Scott: My nose is still sore from the coffee coming out the wrong way after reading the Alan's post and your retort yesterday when they were the only two.
But it's Threads like this that keep me coming back :D
I probably should have at least voiced my opinion instead of just sitting here nodding from my seat behind the keyboard.
This tossing of constitutional rights seems to be accelerating but recent cases have come to light that give me hope. you may have read about cases in the past weeks, affirmed with strong wording asserting the right to record police. I believe two landmark cases were in Massachusetts where it was beginning to look like they had almost successfully redefined the wiretap law and another in Illinois.
While I agree that Phelps was breaking the law and morally he was scum. There was and is no reason to violate the rights of everyone to make the case against him.

Hook Em Horns said...

Grits, unless the evidence was obtained at YFZ but for purposes of expediency, whomever found it will swear it was found in his car.

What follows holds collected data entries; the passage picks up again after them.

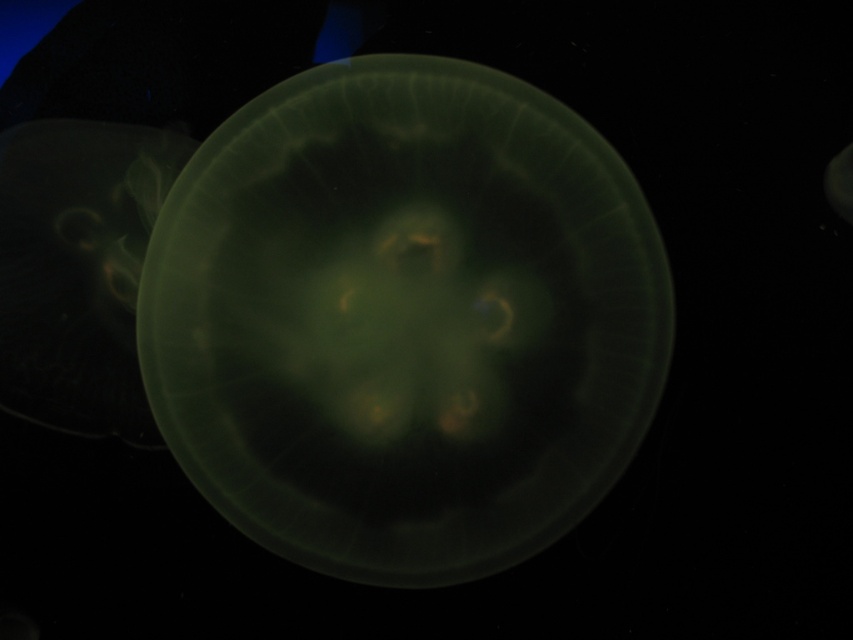 You are a marine biologist observing the jellyfish in the image. You notice two points marked on the image. Point A is at coordinates point [328,412] and Point B is at coordinates point [103,342]. Which point is closer to the front of the jellyfish?

Point B at point [103,342] is closer to the front of the jellyfish because it is in front of point A at point [328,412].

You are an underwater explorer observing the scene. You see a translucent green jellyfish at center and a translucent green jellyfish at left. Which jellyfish is positioned to the right of the other?

The translucent green jellyfish at center is positioned to the right of the translucent green jellyfish at left.

You are scuba diving and see the translucent green jellyfish at center. If you want to take a photo without getting too close, what is the minimum distance you should maintain to ensure the jellyfish remains in focus?

The minimum distance you should maintain to ensure the translucent green jellyfish at center remains in focus is 4.21 feet, as it is the closest point to the viewer.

1.) The Texas Ranger said, under oath, it was found in Nevada.

2.) Was he there?

In my experience cops have been known to lie about where evidence was obtained. I am not suggesting that happened here but I find the correlation between the testimony of a Texas Ranger about evidence "allegedly" found in Nevada to be suspicious.

Anonymous said...

Basically the courts said the children's rights were violated in the course of the investigation but Mr. Emack doesn't have legal standing to vicariously question those rights. There must be some child sex abuse clause to the 4th amendment we don't know about.

Sheldon tyc#47333 said...

“But bad guys already do enough damage, we shouldn't destroy the constitution on their behalf as well. “
Well written Grits.
It’s a shame what length human beings will go to in order to destroy other human beings if they practice religious beliefs different from the ruling party’s religious belief. What’s worst is how some human beings will stand idly by and watch, right up to the point the ruling party comes after them. In keeping with Godwin’s law let me ask the question, if Gd forbid, Rick Perry becomes president is it safe to assume that all those private prisons will be converted to death camps for people who are not white evenchingalas?

And if these people who are perverting the fourth amendment in the name of saving the children, then what about our state sponsored pedophilia in the Texas Youth council/commission? How about those kids Rick Perry?!

rodsmith said...

sorry 04:00pm but in my book if your an elected offical who has taken an OATH to UPHOLD the CONSTUTION and it says you are REQURIED to do X.Y.X and instead you ignore that and do A,B.C your a traitor and considering president bush's so-called war on terror is still in place liable for execution for treason in wartime!

maybe if we actualy ENFORCED it once or twice these ignorant and crimnal politican MIGHT GET THE MESSAGE!